After reading more on living materials, bacterial pigments, and connecting it to my interest in light and circadian rhythms, I wanted to explore how to make a simple biological system that expresses anti-microbial or other elements only when needed, rather than all the time. So building a ’temporal’ antimicrobial system that produces a bacteria-killing peptide Magainin on a 24-hour schedule controlled by a circadian promoter RpaA. I started with just learning how to design the Magainin peptide and annotate properly.

Benchling

Twist

REF:

1. Fang et al. (2025) - “Mechanism and reconstitution of circadian transcription in cyanobacteria”
2. Salis et al. (2009) - “Automated Design of Synthetic Ribosome Binding Sites”
3. Westerhoff et al. (2008) - “Structure, Membrane Orientation, Mechanism, and Function of Pexiganan (Magainin derivative)”

Part 5

DNA Read/Write/Edit

5.1 DNA Read (Sequencing)

5.1(i) What DNA would you want to sequence and why?
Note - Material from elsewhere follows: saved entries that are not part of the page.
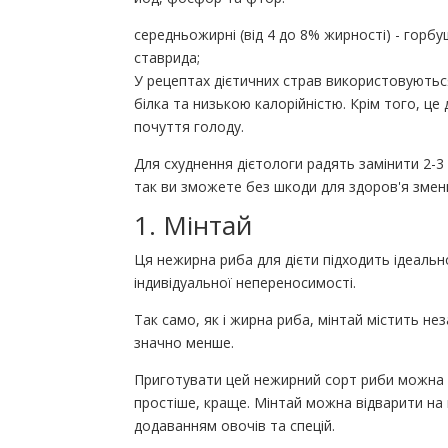
середньожирні (від 4 до 8% жирності) - горбу
ставрида;
У рецептах дієтичних страв використовуютьс
білка та низькою калорійністю. Крім того, це
почуття голоду.
Для схуднення дієтологи радять замінити 2-3 
так ви зможете без шкоди для здоров'я зменш
1. Мінтай
Ця нежирна риба для дієти підходить ідеальн
індивідуальної непереносимості.
Так само, як і жирна риба, мінтай містить не
значно менше.
Приготувати цей нежирний сорт риби можна б
простіше, краще. Мінтай можна відварити на п
додаванням овочів та спецій.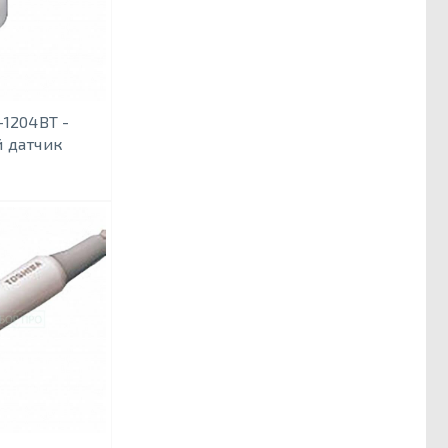
-1204BT -
 датчик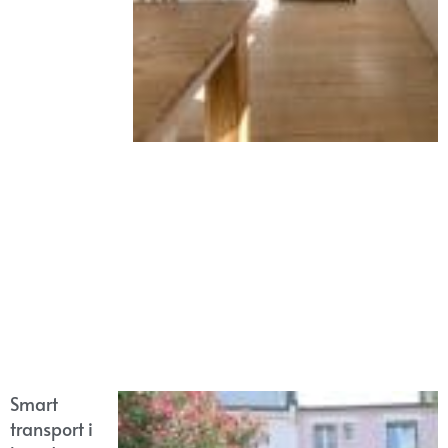
Smart
transport i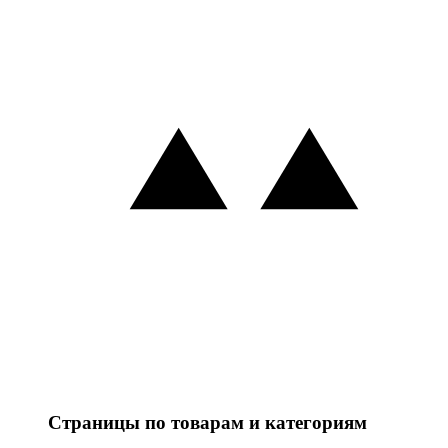
Страницы по товарам и категориям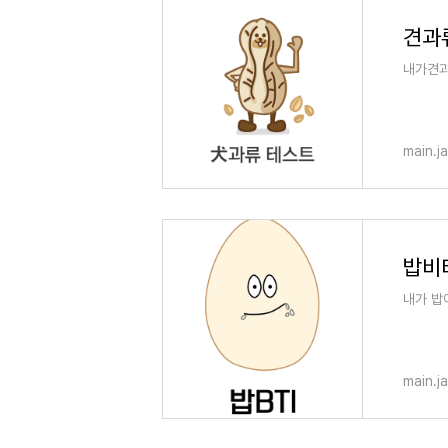
견과
내가견과
main.j
밥비티
내가 밥
main.j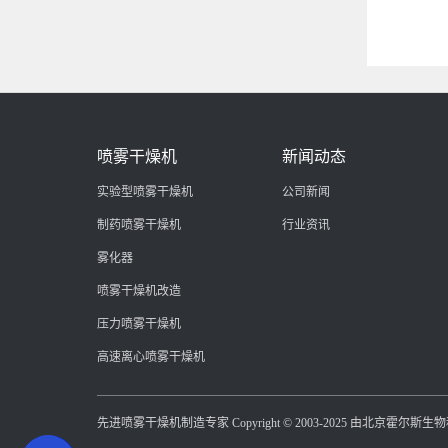
喷雾干燥机
新闻动态
实验型喷雾干燥机
公司新闻
制药喷雾干燥机
行业资讯
雾化器
喷雾干燥机改造
压力喷雾干燥机
高速离心喷雾干燥机
先进喷雾干燥机制造专家 Copyright © 2003-2025 由北京霍尔斯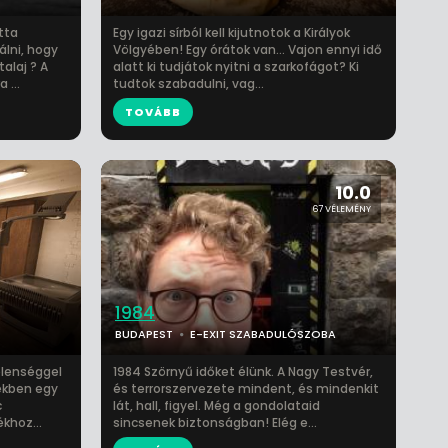
tta
Egy igazi sírból kell kijutnotok a Királyok
lni, hogy
Völgyében! Egy órátok van… Vajon ennyi idő
alaj ? A
alatt ki tudjátok nyitni a szarkofágot? Ki
 ...
tudtok szabadulni, vag...
TOVÁBB
10.0
67 VÉLEMÉNY
1984
BUDAPEST
E-EXIT SZABADULÓSZOBA
telenséggel
1984 Szörnyű időket élünk. A Nagy Testvér,
ekben egy
és terrorszervezete mindent, és mindenkit
c
lát, hall, figyel. Még a gondolataid
khoz...
sincsenek biztonságban! Elég e...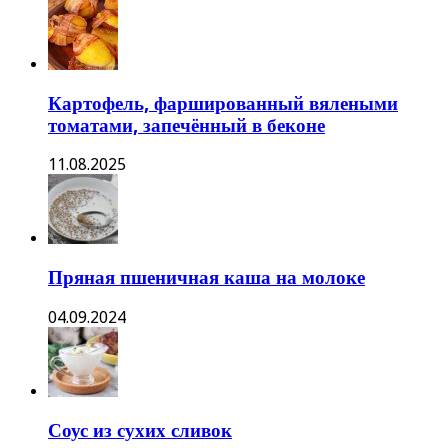
Картофель, фаршированный вялеными
томатами, запечённый в беконе
11.08.2025
Пряная пшеничная каша на молоке
04.09.2024
Соус из сухих сливок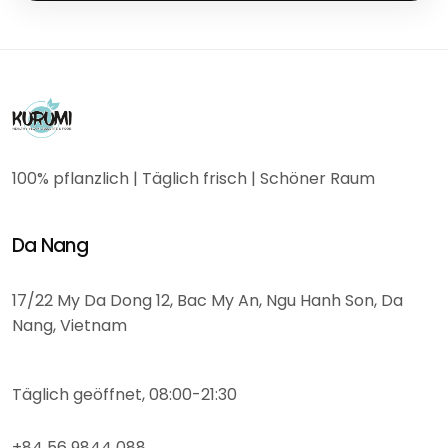
100% pflanzlich | Täglich frisch | Schöner Raum
Da Nang
17/22 My Da Dong 12, Bac My An, Ngu Hanh Son, Da
Nang, Vietnam
Täglich geöffnet, 08:00-21:30
+84 56 9844 088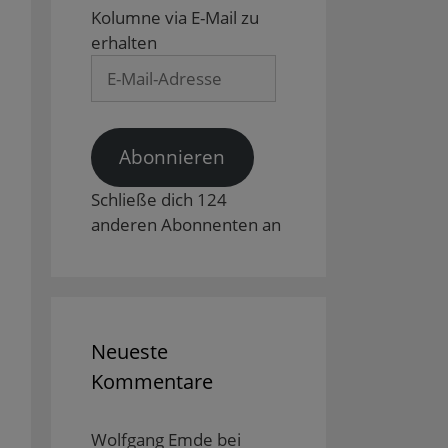
Kolumne via E-Mail zu
erhalten
E-
Mail-
Adresse
Abonnieren
Schließe dich 124
anderen Abonnenten an
Neueste
Kommentare
Wolfgang Emde
bei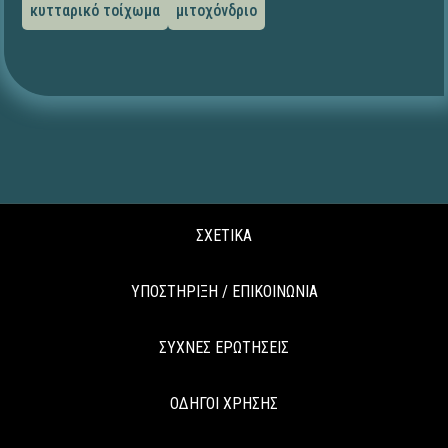
κυτταρικό τοίχωμα
μιτοχόνδριο
ΣΧΕΤΙΚΑ
ΥΠΟΣΤΗΡΙΞΗ / ΕΠΙΚΟΙΝΩΝΙΑ
ΣΥΧΝΕΣ ΕΡΩΤΗΣΕΙΣ
ΟΔΗΓΟΙ ΧΡΗΣΗΣ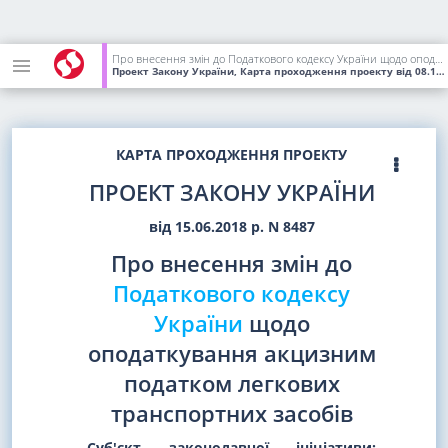
Про внесення змін до Податкового кодексу України щодо оподаткування акцизним податком легкових транспортних засобів
Проект Закону України, Карта проходження проекту
від 08.11.2018
КАРТА ПРОХОДЖЕННЯ ПРОЕКТУ
ПРОЕКТ ЗАКОНУ УКРАЇНИ
від 15.06.2018 р. N 8487
Про внесення змін до
Податкового кодексу
України
щодо
оподаткування акцизним
податком легкових
транспортних засобів
Суб'єкт законодавчої ініціативи: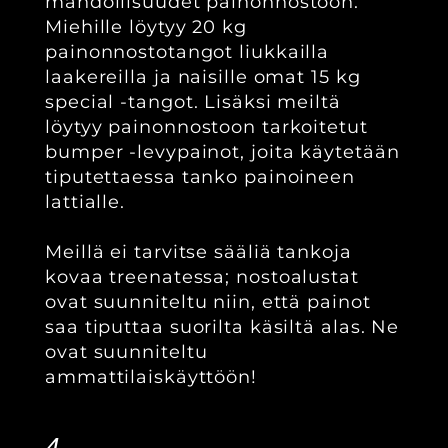
mahdollisuudet painonnostoon.
Miehille löytyy 20 kg
painonnostotangot liukkailla
laakereilla ja naisille omat 15 kg
special -tangot. Lisäksi meiltä
löytyy painonnostoon tarkoitetut
bumper -levypainot, joita käytetään
tiputettaessa tanko painoineen
lattialle.
Meillä ei tarvitse sääliä tankoja
kovaa treenatessa; nostoalustat
ovat suunniteltu niin, että painot
saa tiputtaa suorilta käsiltä alas. Ne
ovat suunniteltu
ammattilaiskäyttöön!
4.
I would sequence my pLight-Circadian-Color plasmid (which contains the RpaA gene from Synechococcus elongatus, an anthocyanin color gene, and a light sensor) to check that it was made correctly before testing if bacteria with this plasmid change color on a 24-hour schedule when exposed to light.
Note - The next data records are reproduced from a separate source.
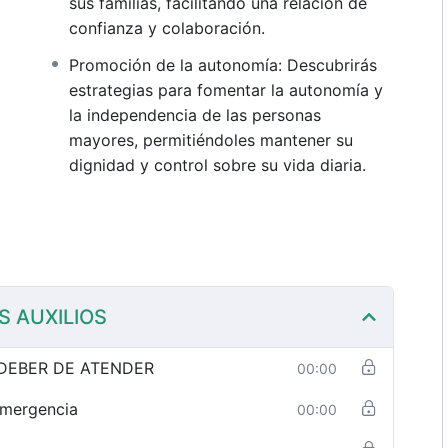
sus familias, facilitando una relación de
confianza y colaboración.
Promoción de la autonomía: Descubrirás
estrategias para fomentar la autonomía y
la independencia de las personas
mayores, permitiéndoles mantener su
dignidad y control sobre su vida diaria.
S AUXILIOS
 DEBER DE ATENDER
00:00
Emergencia
00:00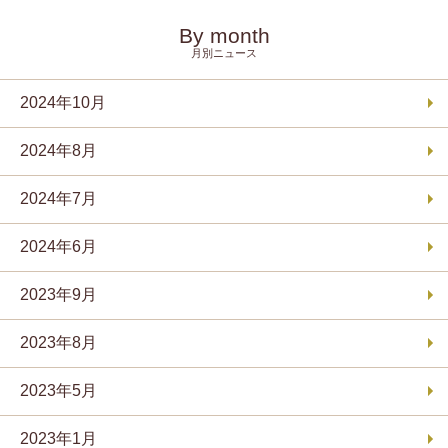
By month
月別ニュース
2024年10月
2024年8月
2024年7月
2024年6月
2023年9月
2023年8月
2023年5月
2023年1月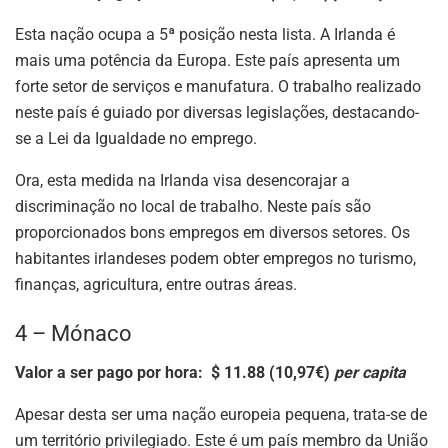
Esta nação ocupa a 5ª posição nesta lista. A Irlanda é
mais uma potência da Europa. Este país apresenta um
forte setor de serviços e manufatura. O trabalho realizado
neste país é guiado por diversas legislações, destacando-
se a Lei da Igualdade no emprego.
Ora, esta medida na Irlanda visa desencorajar a
discriminação no local de trabalho. Neste país são
proporcionados bons empregos em diversos setores. Os
habitantes irlandeses podem obter empregos no turismo,
finanças, agricultura, entre outras áreas.
4 – Mónaco
Valor a ser pago por hora: $ 11.88 (10,97€)
per capita
Apesar desta ser uma nação europeia pequena, trata-se de
um território privilegiado. Este é um país membro da União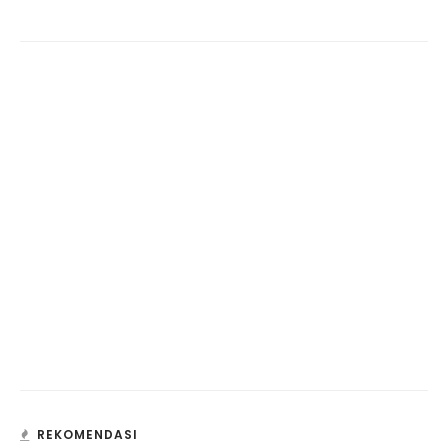
REKOMENDASI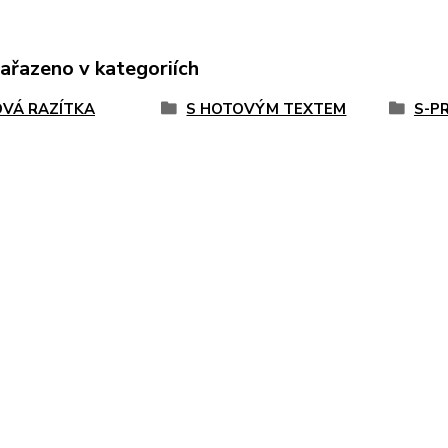
zařazeno v kategoriích
VÁ RAZÍTKA
S HOTOVÝM TEXTEM
S-P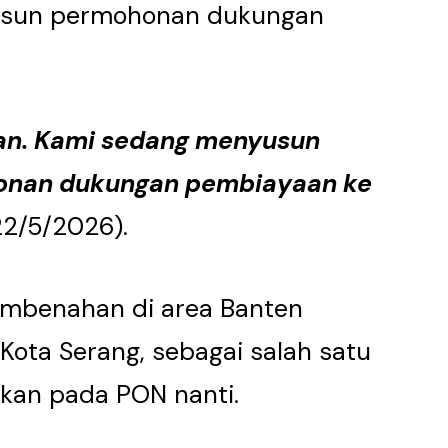
yusun permohonan dukungan
an. Kami sedang menyusun
honan dukungan pembiayaan ke
22/5/2026).
embenahan di area Banten
 Kota Serang, sebagai salah satu
akan pada PON nanti.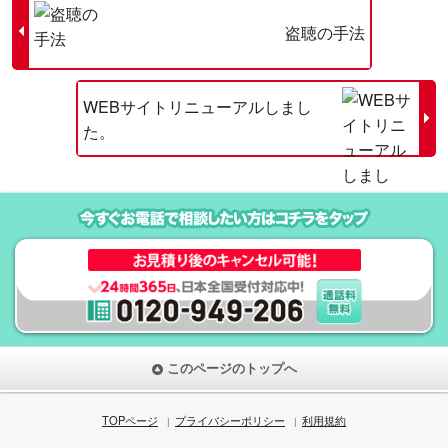
盗聴の手法
WEBサイトリニューアルしまし
た。
このページのトップへ
TOPページ
プライバシーポリシー
利用規約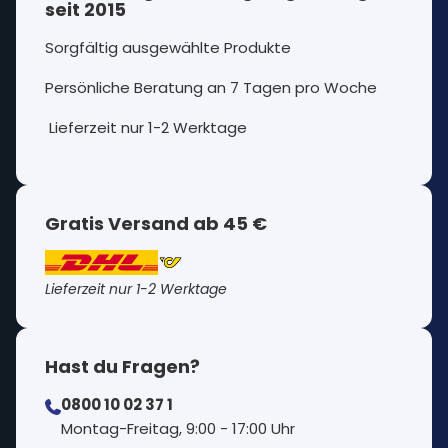
seit 2015
Sorgfältig ausgewählte Produkte
Persönliche Beratung an 7 Tagen pro Woche
Lieferzeit nur 1-2 Werktage
Gratis Versand ab 45 €
Lieferzeit nur 1-2 Werktage
Hast du Fragen?
0800 10 02 37 1
⁠Montag-Freitag, 9:00 - 17:00 Uhr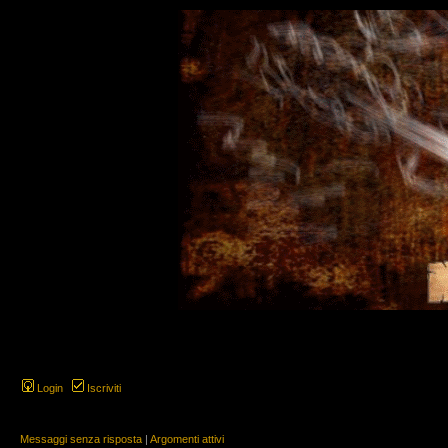
Login
Iscriviti
Messaggi senza risposta
|
Argomenti attivi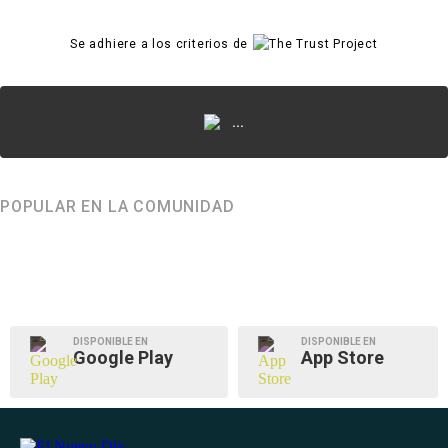
Se adhiere a los criterios de
...
POPULAR EN LA COMUNIDAD
DISPONIBLE EN
DISPONIBLE EN
Google Play
App Store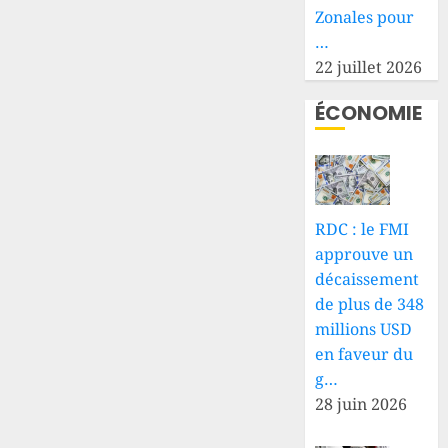
Zonales pour
…
22 juillet 2026
ÉCONOMIE
RDC : le FMI
approuve un
décaissement
de plus de 348
millions USD
en faveur du
g…
28 juin 2026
5.1(ii) What sequencing technology would you use?

I would use Sanger sequencing because it’s most accurate.

5.2 DNA Write (Synthesis)

5.2(i) What DNA would you synthesize and why?
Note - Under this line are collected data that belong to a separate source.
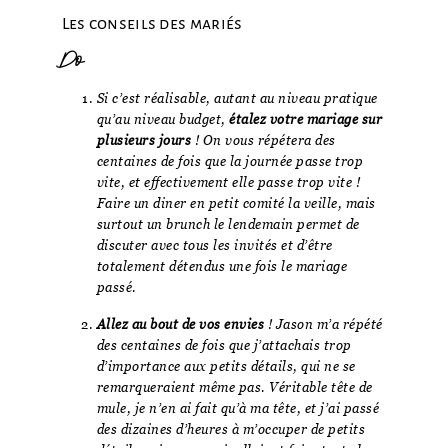
Les conseils des mariés
Do
Si c’est réalisable, autant au niveau pratique
qu’au niveau budget,
étalez votre mariage sur
plusieurs jours
! On vous répétera des
centaines de fois que la journée passe trop
vite, et effectivement elle passe trop vite !
Faire un diner en petit comité la veille, mais
surtout un brunch le lendemain permet de
discuter avec tous les invités et d’être
totalement détendus une fois le mariage
passé.
Allez au bout de vos envies
! Jason m’a répété
des centaines de fois que j’attachais trop
d’importance aux petits détails, qui ne se
remarqueraient même pas. Véritable tête de
mule, je n’en ai fait qu’à ma tête, et j’ai passé
des dizaines d’heures à m’occuper de petits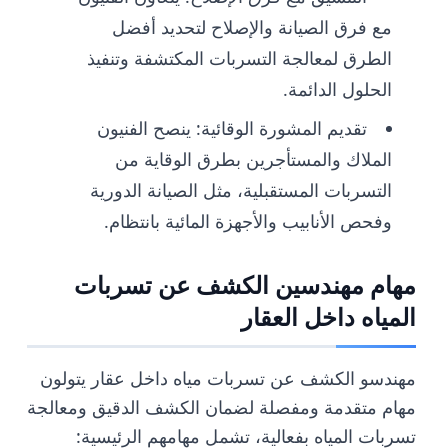
مع فرق الصيانة والإصلاح لتحديد أفضل
الطرق لمعالجة التسربات المكتشفة وتنفيذ
الحلول الدائمة.
تقديم المشورة الوقائية: ينصح الفنيون
الملاك والمستأجرين بطرق الوقاية من
التسربات المستقبلية، مثل الصيانة الدورية
وفحص الأنابيب والأجهزة المائية بانتظام.
مهام مهندسين الكشف عن تسربات
المياه داخل العقار
مهندسو الكشف عن تسربات مياه داخل عقار يتولون
مهام متقدمة ومفصلة لضمان الكشف الدقيق ومعالجة
تسربات المياه بفعالية، تشمل مهامهم الرئيسية: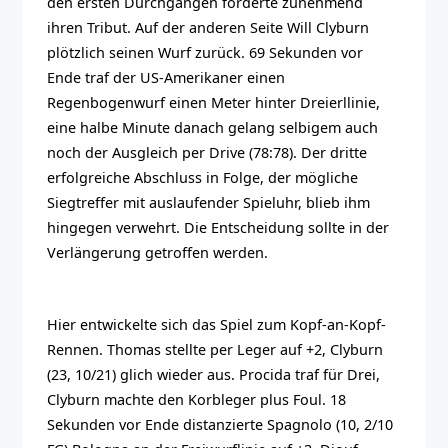
den ersten Durchgängen forderte zunehmend
ihren Tribut. Auf der anderen Seite Will Clyburn
plötzlich seinen Wurf zurück. 69 Sekunden vor
Ende traf der US-Amerikaner einen
Regenbogenwurf einen Meter hinter Dreierllinie,
eine halbe Minute danach gelang selbigem auch
noch der Ausgleich per Drive (78:78). Der dritte
erfolgreiche Abschluss in Folge, der mögliche
Siegtreffer mit auslaufender Spieluhr, blieb ihm
hingegen verwehrt. Die Entscheidung sollte in der
Verlängerung getroffen werden.
Hier entwickelte sich das Spiel zum Kopf-an-Kopf-
Rennen. Thomas stellte per Leger auf +2, Clyburn
(23, 10/21) glich wieder aus. Procida traf für Drei,
Clyburn machte den Korbleger plus Foul. 18
Sekunden vor Ende distanzierte Spagnolo (10, 2/10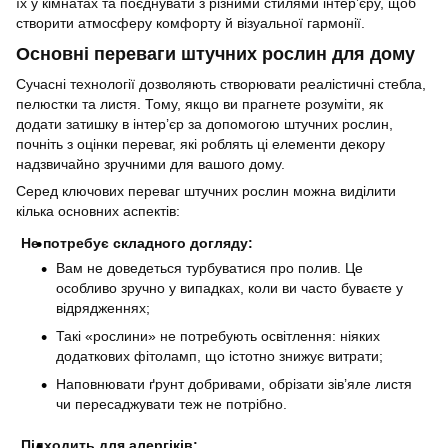
їх у кімнатах та поєднувати з різними стилями інтер’єру, щоб
створити атмосферу комфорту й візуальної гармонії.
Основні переваги штучних рослин для дому
Сучасні технології дозволяють створювати реалістичні стебла,
пелюстки та листя. Тому, якщо ви прагнете розуміти, як
додати затишку в інтер’єр за допомогою штучних рослин,
почніть з оцінки переваг, які роблять ці елементи декору
надзвичайно зручними для вашого дому.
Серед ключових переваг штучних рослин можна виділити
кілька основних аспектів:
Не потребує складного догляду:
Вам не доведеться турбуватися про полив. Це
особливо зручно у випадках, коли ви часто буваєте у
відрядженнях;
Такі «рослини» не потребують освітлення: ніяких
додаткових фітоламп, що істотно знижує витрати;
Наповнювати ґрунт добривами, обрізати зів’яле листя
чи пересаджувати теж не потрібно.
Підходить для алергіків:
I would synthesize my yet-to-be-completed pLight-Circadian-Color plasmid containing three genes (RpaA from Synechococcus elongatus for timing, anthocyanin for color, light sensor for activation) to test if bacteria can change color on a 24-hour schedule in response to light.

5.3 DNA Edit

5.3(i) What DNA would you edit and why?

After I verify the plasmid works, I would edit the RpaA promoter to make it stronger so the color changes are brighter and more noticeable on a 24-hour schedule.

5.3(ii) What editing technology would you use?

I would use site-directed mutagenesis to make small changes to the RpaA promoter because it’s precise.